● Exercise:
Please report each line in the material below that includes "lavatórios".

-------- Dataset extract --------

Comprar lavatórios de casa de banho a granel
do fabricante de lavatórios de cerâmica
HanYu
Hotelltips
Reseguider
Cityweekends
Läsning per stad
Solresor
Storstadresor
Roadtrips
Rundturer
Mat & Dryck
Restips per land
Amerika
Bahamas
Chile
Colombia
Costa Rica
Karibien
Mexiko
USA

--------

● Task output:
Comprar lavatórios de casa de banho a granel
do fabricante de lavatórios de cerâmica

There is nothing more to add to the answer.